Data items
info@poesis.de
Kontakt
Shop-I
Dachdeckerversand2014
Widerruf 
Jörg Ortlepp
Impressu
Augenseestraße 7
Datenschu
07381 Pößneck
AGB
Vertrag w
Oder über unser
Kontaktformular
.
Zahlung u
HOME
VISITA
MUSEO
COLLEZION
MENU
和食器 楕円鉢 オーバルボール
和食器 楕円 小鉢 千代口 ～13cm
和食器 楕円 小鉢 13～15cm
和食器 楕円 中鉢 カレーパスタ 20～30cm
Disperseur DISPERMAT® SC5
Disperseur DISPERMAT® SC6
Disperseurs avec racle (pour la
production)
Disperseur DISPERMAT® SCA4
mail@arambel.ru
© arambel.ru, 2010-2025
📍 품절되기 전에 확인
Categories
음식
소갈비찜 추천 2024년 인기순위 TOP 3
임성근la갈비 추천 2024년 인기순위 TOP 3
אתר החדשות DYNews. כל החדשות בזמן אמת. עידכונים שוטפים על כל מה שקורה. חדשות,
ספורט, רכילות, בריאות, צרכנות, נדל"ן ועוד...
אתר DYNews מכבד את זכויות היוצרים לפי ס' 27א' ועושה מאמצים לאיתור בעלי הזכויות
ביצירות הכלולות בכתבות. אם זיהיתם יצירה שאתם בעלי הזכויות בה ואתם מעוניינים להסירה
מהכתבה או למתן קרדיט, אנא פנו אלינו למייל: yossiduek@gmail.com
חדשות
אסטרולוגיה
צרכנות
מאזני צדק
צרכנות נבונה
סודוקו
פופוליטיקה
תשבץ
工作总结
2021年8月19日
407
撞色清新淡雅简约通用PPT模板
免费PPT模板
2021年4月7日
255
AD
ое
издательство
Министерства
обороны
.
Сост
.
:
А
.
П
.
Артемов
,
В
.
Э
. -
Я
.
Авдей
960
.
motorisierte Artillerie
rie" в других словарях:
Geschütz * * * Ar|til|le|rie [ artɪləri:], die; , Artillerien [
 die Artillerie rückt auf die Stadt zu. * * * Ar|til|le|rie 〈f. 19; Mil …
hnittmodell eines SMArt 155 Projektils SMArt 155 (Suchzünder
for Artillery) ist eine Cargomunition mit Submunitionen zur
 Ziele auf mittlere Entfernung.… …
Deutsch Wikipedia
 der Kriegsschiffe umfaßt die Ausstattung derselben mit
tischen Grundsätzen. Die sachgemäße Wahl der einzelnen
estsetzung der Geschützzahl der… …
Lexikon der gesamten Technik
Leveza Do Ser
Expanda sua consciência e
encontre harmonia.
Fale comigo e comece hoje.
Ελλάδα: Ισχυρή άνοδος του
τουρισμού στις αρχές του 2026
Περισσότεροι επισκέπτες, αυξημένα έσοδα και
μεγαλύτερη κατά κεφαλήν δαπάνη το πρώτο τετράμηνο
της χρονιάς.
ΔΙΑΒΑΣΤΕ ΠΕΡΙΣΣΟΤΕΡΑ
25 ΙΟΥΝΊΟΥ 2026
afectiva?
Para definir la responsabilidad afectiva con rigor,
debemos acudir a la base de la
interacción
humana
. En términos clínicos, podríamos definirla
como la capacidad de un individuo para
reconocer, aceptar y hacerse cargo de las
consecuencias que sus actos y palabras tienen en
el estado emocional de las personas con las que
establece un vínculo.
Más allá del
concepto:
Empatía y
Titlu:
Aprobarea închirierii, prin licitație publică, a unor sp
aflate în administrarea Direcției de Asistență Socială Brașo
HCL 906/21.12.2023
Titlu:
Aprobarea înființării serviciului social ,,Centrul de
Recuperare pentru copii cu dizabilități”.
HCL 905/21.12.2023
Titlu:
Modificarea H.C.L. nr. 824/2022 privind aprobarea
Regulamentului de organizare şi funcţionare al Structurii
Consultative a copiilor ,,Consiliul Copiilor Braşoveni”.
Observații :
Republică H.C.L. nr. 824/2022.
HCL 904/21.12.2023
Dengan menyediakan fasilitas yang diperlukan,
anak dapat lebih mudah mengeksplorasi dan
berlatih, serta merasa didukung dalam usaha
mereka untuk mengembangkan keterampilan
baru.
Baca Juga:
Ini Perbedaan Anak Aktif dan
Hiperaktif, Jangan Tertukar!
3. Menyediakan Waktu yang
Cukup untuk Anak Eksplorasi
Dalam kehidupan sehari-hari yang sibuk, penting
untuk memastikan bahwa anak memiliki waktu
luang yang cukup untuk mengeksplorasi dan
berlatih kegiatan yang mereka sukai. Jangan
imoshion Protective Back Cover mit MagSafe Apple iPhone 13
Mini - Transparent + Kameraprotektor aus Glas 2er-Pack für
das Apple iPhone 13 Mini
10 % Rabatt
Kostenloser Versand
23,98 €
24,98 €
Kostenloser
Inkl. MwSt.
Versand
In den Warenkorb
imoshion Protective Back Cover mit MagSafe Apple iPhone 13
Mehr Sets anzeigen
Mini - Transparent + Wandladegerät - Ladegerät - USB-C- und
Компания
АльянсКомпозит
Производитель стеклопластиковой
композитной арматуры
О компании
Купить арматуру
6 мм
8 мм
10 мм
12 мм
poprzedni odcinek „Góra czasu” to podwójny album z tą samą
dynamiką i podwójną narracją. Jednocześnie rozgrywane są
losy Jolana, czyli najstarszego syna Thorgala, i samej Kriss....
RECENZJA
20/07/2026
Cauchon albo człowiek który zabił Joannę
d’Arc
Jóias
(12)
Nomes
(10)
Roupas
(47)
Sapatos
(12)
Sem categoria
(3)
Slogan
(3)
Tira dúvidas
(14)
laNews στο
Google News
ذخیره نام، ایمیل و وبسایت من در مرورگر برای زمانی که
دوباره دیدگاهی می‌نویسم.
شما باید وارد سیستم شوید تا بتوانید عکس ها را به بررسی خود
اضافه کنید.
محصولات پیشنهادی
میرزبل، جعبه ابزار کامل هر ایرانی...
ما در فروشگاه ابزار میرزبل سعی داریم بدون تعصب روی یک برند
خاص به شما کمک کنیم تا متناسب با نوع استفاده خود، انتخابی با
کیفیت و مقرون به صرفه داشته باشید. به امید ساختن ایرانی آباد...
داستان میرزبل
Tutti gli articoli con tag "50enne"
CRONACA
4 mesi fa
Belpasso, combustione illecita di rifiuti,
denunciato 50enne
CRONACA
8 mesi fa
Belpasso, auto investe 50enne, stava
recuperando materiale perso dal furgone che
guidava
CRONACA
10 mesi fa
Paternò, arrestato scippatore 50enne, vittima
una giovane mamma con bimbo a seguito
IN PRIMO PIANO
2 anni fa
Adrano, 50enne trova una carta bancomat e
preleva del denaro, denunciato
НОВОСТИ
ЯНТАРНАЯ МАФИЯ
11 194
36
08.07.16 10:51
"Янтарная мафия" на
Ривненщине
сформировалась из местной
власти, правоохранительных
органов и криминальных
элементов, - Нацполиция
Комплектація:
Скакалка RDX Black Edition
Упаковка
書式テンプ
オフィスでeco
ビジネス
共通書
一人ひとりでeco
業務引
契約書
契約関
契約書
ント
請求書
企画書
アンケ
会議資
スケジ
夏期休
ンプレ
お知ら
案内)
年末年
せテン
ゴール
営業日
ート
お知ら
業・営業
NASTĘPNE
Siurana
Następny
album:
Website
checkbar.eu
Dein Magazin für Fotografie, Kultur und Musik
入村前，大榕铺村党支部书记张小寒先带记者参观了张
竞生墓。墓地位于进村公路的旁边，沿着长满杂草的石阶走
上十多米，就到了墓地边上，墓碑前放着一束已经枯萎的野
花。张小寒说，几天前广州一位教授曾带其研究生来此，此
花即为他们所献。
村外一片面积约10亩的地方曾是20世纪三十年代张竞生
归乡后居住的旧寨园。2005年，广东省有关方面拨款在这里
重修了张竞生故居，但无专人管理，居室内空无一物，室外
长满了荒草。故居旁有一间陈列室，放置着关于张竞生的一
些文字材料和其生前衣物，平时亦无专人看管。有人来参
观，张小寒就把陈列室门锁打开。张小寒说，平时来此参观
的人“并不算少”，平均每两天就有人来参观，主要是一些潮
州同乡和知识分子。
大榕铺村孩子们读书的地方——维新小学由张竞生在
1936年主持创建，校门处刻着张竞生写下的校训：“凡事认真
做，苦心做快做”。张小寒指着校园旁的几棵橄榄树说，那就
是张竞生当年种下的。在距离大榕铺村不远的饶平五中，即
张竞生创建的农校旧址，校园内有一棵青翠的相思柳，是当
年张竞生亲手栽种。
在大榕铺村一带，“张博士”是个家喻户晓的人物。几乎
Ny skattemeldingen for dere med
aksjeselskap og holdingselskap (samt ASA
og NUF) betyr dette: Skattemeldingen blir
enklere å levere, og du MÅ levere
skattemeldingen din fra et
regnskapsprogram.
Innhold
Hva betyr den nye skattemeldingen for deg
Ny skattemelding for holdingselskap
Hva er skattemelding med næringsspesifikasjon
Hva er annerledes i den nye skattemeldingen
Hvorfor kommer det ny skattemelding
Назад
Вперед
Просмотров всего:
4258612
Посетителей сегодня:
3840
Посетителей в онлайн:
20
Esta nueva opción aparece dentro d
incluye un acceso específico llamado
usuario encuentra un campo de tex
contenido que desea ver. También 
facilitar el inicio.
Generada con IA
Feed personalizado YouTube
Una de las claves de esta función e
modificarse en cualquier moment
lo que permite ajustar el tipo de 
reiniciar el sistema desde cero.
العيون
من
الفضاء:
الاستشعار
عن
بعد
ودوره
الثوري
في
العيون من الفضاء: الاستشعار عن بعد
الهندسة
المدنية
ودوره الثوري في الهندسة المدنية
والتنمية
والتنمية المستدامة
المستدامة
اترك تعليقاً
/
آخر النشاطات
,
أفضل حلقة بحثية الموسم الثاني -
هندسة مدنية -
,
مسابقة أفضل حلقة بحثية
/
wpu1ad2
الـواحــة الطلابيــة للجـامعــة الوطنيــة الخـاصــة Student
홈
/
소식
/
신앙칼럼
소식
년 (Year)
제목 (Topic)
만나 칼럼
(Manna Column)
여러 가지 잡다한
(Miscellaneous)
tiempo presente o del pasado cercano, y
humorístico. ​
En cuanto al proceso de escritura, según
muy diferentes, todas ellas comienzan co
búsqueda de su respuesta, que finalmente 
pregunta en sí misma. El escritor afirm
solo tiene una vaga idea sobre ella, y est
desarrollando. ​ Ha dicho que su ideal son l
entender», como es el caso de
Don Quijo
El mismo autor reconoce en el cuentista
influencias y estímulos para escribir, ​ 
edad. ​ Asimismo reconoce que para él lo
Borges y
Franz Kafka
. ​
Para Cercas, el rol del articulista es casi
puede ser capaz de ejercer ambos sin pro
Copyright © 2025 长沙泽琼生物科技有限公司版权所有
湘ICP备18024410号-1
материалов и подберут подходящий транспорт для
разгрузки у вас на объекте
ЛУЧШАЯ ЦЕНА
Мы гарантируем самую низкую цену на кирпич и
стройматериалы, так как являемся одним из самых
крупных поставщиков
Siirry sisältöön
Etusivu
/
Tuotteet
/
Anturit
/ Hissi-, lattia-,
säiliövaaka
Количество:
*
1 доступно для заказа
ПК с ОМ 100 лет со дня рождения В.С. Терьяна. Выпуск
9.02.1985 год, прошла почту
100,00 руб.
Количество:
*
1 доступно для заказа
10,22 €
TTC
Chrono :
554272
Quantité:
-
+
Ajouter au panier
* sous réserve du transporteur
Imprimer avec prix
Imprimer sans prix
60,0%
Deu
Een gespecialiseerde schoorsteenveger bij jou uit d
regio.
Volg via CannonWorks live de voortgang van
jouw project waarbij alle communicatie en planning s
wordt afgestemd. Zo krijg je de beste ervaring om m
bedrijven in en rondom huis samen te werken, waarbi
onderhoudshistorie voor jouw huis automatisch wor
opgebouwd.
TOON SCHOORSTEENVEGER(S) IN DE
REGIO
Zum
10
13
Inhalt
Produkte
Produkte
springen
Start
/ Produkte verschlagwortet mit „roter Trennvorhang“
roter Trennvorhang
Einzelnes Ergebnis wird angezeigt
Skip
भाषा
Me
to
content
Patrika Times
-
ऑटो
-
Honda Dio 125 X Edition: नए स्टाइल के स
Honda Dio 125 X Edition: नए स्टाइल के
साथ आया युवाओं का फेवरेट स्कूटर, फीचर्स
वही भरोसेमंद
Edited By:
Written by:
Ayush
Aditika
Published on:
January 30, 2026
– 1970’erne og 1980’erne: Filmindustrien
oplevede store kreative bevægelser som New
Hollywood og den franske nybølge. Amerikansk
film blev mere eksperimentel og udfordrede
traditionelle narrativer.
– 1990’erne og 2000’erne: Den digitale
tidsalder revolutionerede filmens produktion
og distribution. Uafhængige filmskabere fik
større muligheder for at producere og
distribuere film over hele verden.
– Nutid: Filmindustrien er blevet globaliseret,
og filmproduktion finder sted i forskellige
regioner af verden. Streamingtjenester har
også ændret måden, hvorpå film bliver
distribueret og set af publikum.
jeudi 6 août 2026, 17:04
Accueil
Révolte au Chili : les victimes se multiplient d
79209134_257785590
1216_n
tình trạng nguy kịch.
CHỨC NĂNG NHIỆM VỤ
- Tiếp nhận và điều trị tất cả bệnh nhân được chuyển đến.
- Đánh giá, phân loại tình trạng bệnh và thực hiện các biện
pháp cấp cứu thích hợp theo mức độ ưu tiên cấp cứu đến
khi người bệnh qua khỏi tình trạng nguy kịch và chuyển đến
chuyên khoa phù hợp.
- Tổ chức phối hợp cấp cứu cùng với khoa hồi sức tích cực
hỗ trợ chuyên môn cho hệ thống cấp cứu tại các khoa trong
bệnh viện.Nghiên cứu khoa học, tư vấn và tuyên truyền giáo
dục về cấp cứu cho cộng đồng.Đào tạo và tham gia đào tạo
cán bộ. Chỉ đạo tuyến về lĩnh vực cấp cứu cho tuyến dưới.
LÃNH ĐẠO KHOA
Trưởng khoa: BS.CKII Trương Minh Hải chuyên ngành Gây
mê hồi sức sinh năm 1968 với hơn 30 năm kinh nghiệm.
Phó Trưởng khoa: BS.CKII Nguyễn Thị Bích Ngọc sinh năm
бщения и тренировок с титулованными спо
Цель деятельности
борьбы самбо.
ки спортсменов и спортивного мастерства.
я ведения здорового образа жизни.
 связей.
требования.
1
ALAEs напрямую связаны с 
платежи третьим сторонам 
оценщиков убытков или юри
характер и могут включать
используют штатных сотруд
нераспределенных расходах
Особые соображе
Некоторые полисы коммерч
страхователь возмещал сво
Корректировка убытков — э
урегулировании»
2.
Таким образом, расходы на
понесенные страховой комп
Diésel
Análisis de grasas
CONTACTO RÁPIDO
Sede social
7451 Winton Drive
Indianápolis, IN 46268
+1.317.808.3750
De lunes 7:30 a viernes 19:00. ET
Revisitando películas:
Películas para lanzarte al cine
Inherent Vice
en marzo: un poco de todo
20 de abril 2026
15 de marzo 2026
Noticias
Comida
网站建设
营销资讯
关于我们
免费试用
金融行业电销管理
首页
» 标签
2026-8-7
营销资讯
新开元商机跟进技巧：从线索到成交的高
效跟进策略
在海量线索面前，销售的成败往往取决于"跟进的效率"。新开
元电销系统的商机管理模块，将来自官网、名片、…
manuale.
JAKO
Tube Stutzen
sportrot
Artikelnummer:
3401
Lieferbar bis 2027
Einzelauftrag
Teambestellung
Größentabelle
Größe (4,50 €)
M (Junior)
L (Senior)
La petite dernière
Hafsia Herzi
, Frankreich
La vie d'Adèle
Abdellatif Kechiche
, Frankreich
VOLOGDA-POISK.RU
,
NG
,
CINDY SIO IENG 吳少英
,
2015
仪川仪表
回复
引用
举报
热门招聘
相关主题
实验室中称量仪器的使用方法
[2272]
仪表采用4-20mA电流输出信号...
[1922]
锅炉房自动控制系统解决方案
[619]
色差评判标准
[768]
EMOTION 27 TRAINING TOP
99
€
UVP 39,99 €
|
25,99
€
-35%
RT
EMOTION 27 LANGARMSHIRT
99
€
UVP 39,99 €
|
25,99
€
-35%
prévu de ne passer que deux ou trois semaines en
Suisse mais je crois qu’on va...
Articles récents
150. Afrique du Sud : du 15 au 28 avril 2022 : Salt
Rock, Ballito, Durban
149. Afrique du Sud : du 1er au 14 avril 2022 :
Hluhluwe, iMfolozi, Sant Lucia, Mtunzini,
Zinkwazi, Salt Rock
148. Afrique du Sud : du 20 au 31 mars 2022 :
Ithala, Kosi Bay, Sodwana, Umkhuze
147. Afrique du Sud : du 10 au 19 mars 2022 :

* **Your task**: Please let your answer be exactly the lines from the one holding "Zinkwazi, Salt Rock" through the last line of the entries above, both ends included.

* **Solution to the exercise**:
Zinkwazi, Salt Rock
148. Afrique du Sud : du 20 au 31 mars 2022 :
Ithala, Kosi Bay, Sodwana, Umkhuze
147. Afrique du Sud : du 10 au 19 mars 2022 :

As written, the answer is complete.